**INFORMATION SUPPLIED:**
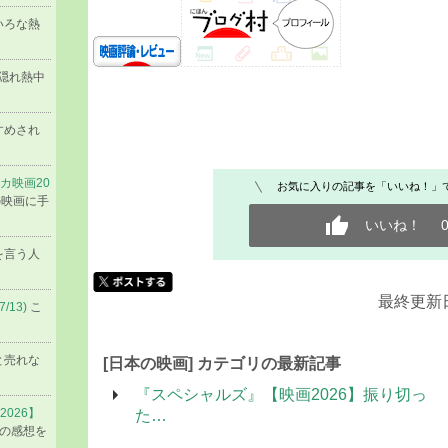
いろな熱
 隠れ熱中
すめされ
カ映画20
お気に入りの記事を「いいね！」
の映画に手
いいね！
を言う人
最終更新日 
/13)
こ
と売れな
[日本の映画] カテゴリの最新記事
『スペシャルズ』【映画2026】振り切っ
026】
た…
んの感想を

**WORK ITEM:**
All of the entries must be reproduced exactly, apart from the pictures, which are to be dropped.

**THE COMPLETED TASK:**
いろな熱
 隠れ熱中
すめされ
カ映画20
お気に入りの記事を「いいね！」
の映画に手
いいね！
を言う人
最終更新日 
/13)
こ
と売れな
[日本の映画] カテゴリの最新記事
『スペシャルズ』【映画2026】振り切っ
026】
た…
んの感想を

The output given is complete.